Good Evening, Miss Dietrich

>Marlene Dietrich in 1932Marlene Dietrich’s bisexual exploits, her fondness for butch drag and her medal-winning heroism in the Second World War have added to the legend that has already enthralled several generations of gay men, stretching right back to Weimar Germany, where Marlene’s career began.
It was in the Berlin of the 1920s that the aspiring actress would be seen at the drag balls that were popular at the time.

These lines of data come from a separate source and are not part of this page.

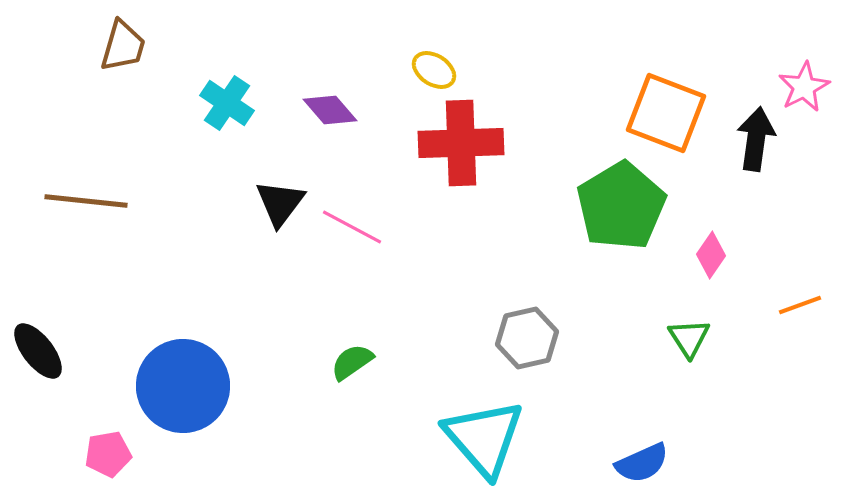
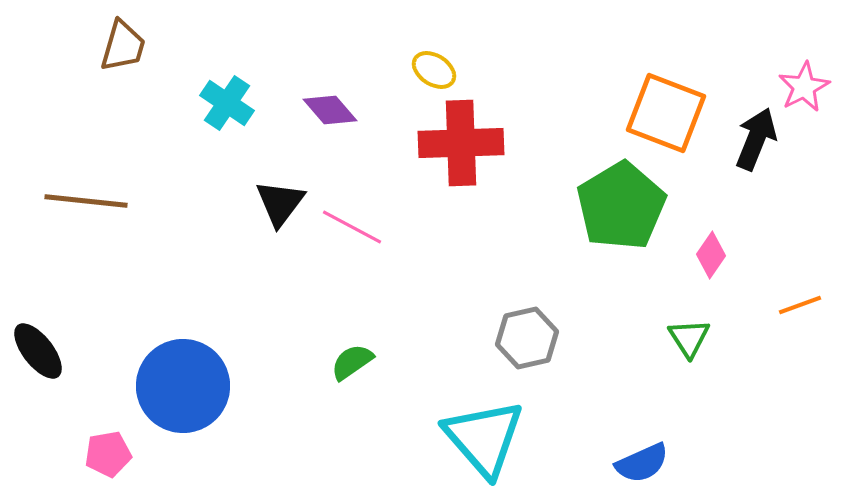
black arrow: rotated 14 degrees clockwise
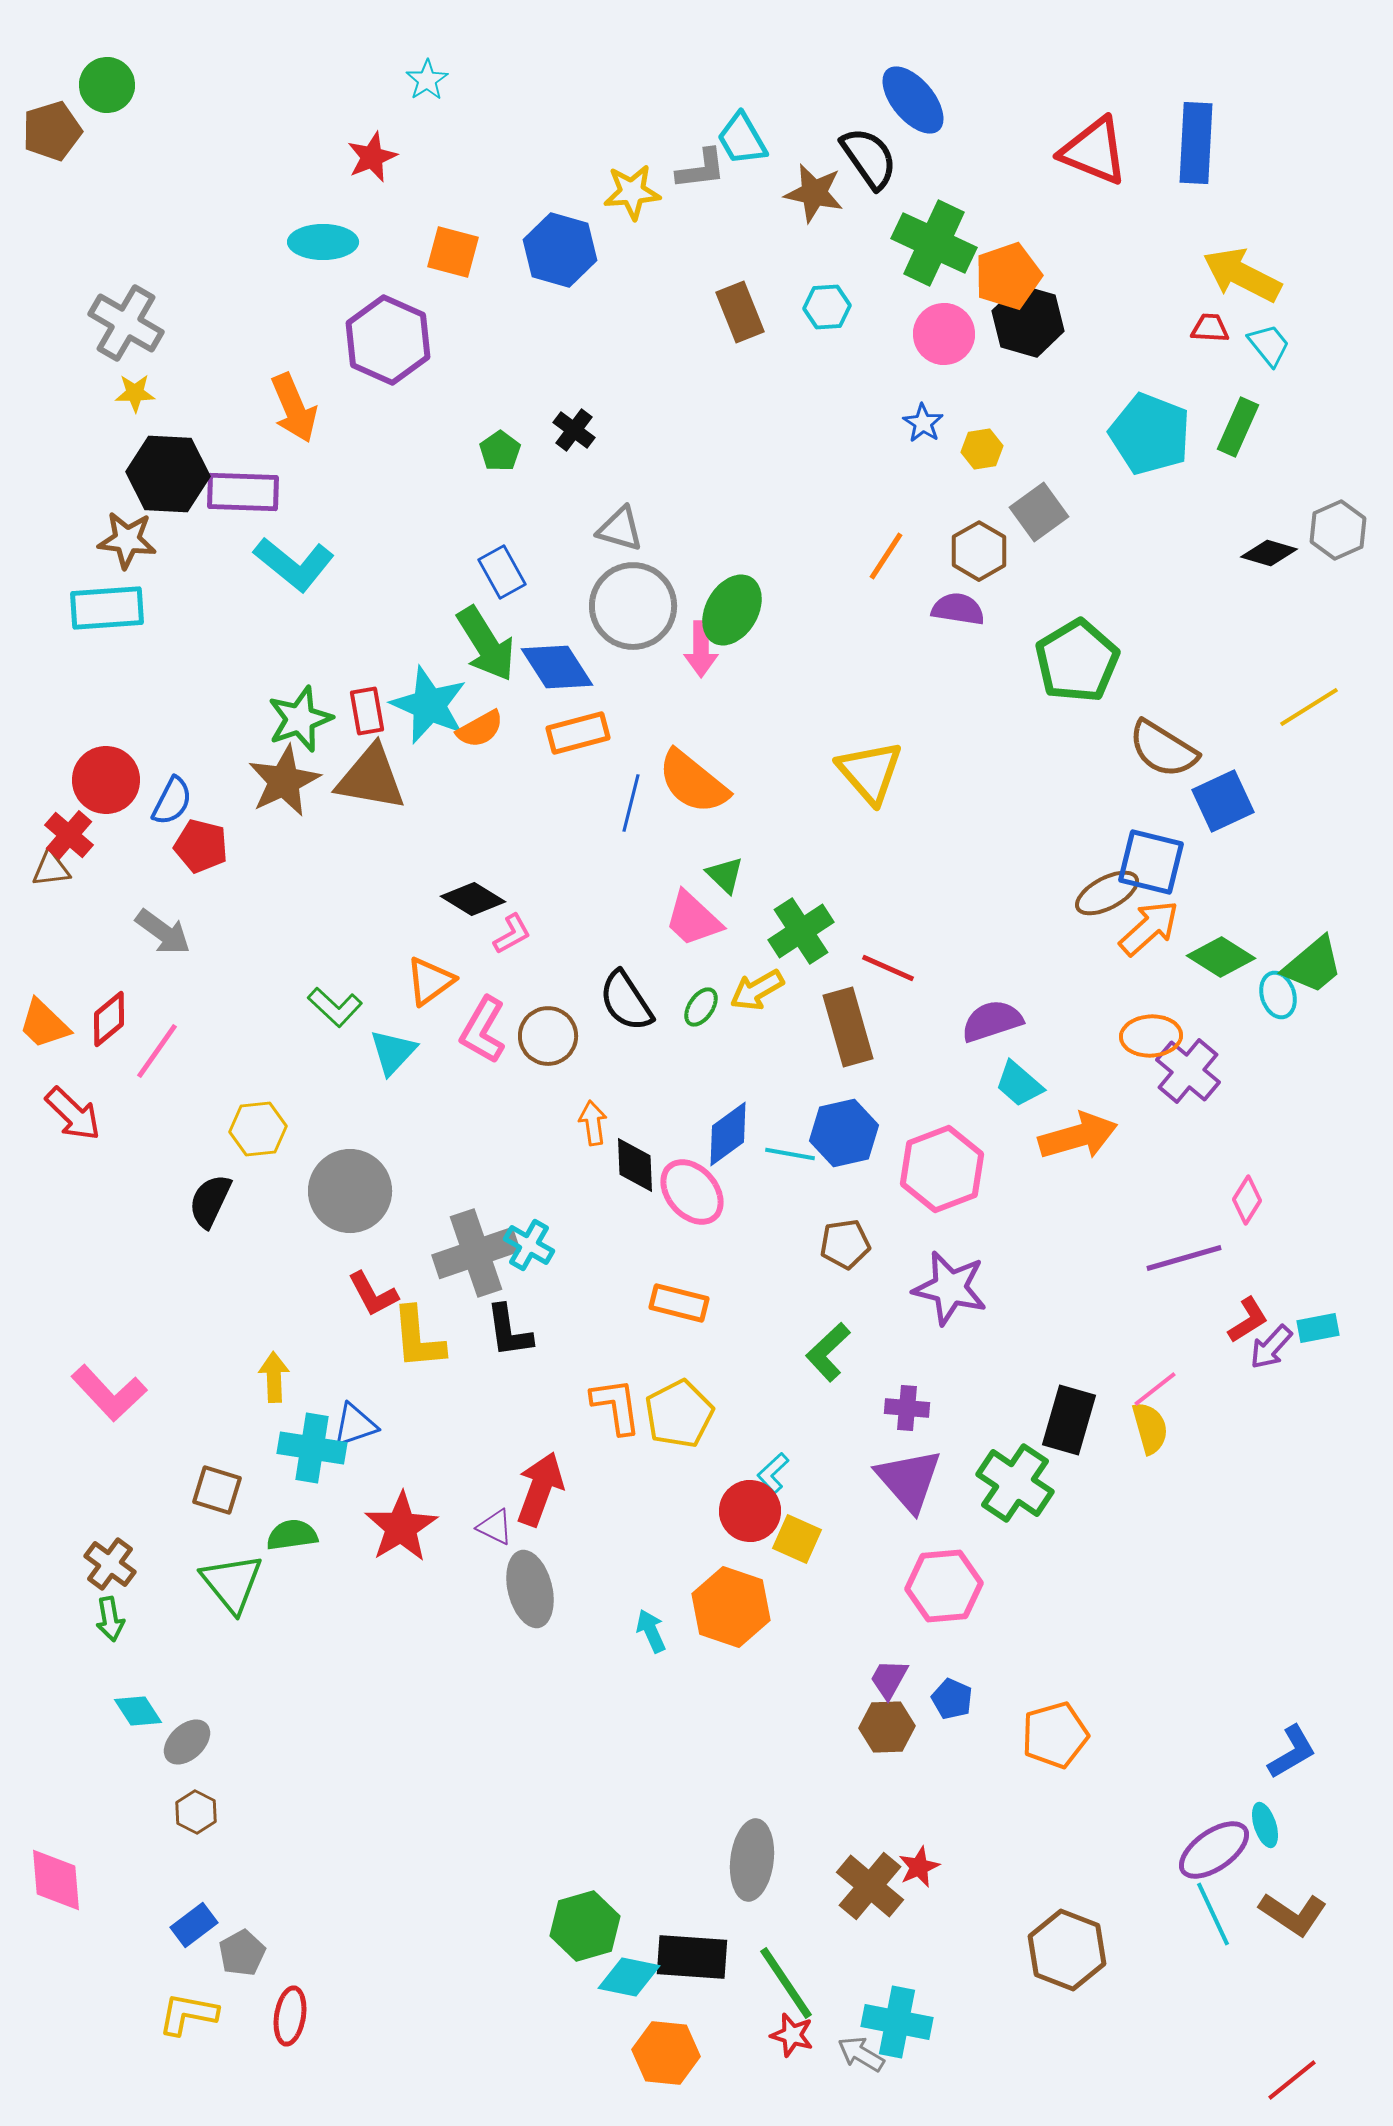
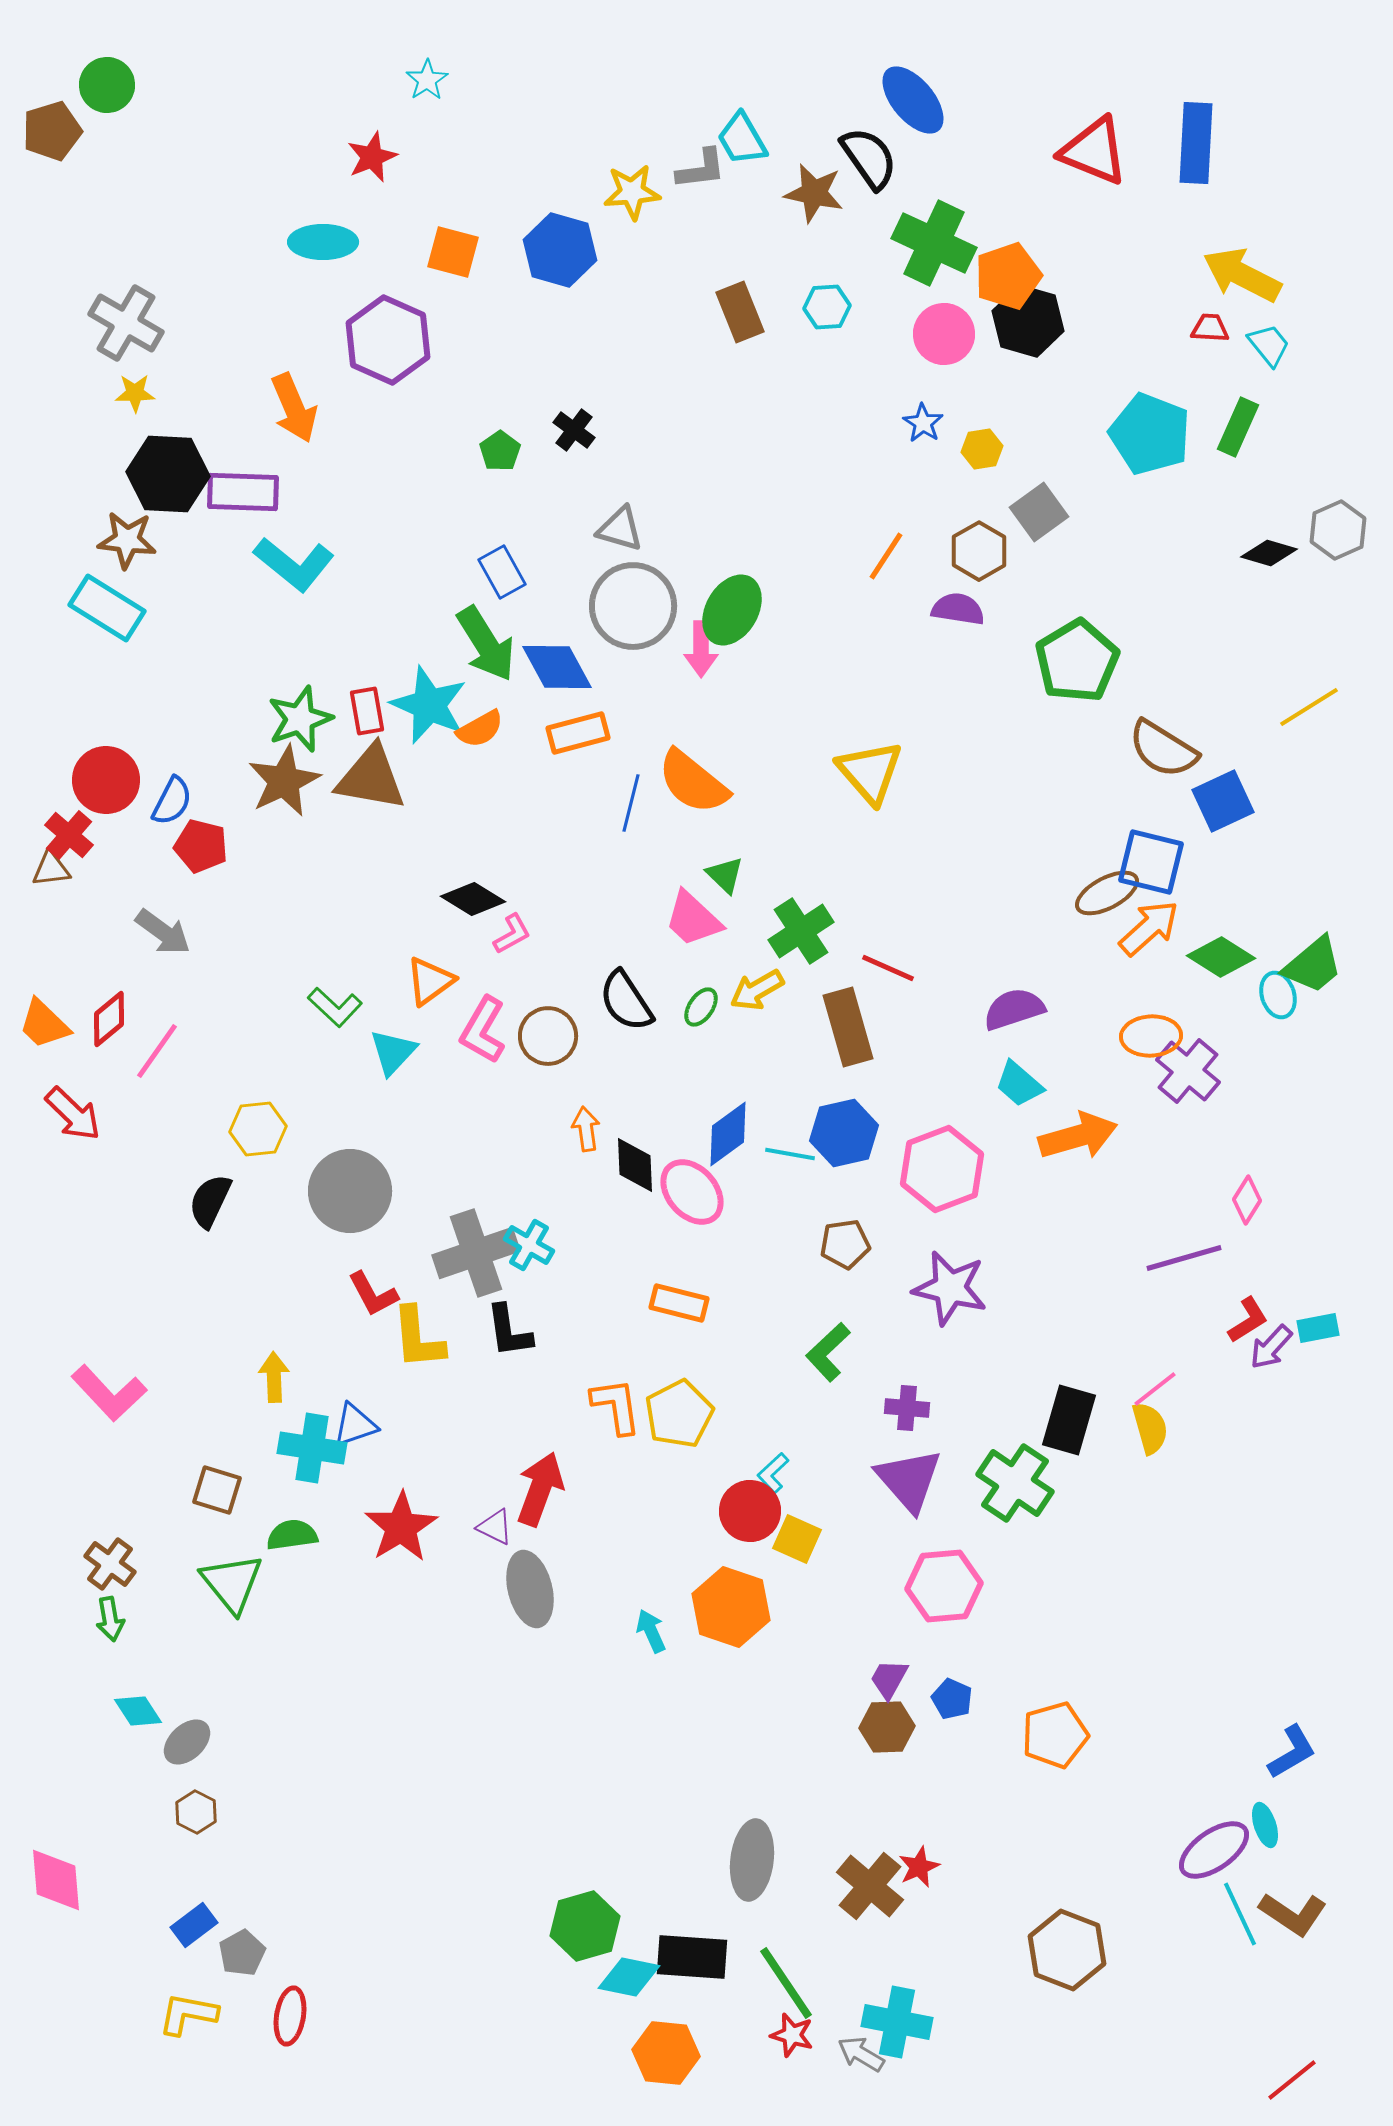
cyan rectangle at (107, 608): rotated 36 degrees clockwise
blue diamond at (557, 667): rotated 4 degrees clockwise
purple semicircle at (992, 1021): moved 22 px right, 12 px up
orange arrow at (593, 1123): moved 7 px left, 6 px down
cyan line at (1213, 1914): moved 27 px right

She found international fame with The Blue Angel and went on to make more than 50 other Hollywood pictures.
As Hitler came to power, Marlene was quick to realise that this was the twentieth century’s biggest monster, and she renounced her German nationality and became an American citizen. “If that is what being German involves,” she said, referring to the Nazi regime, “then I am no longer German”.
After the War she embarked on her third career as a cabaret artist. Her one-woman show, which she perfected with the help of Burt Bacharach, became a phenomenon, and she toured around the world with it for twenty years.
“Good Evening, Miss Dietrich”, hosted by the Gay and Lesbian Humanist Association (GALHA) and presented by Terry Sanderson, takes up the theme of this year’s Pride in London (“Icons”) and examines the varied and extraordinary life of this great entertainer who has a strong and lasting fascination among both gay men and women.
This tribute evening shows Marlene in her many guises. From her first screen test for von Sternberg, to a full performance of her famous show (recorded in 1963 by Swedish Television) the audience is taken on a trip through the 20th century to explore Marlene’s fantastic film career, her war work and her music.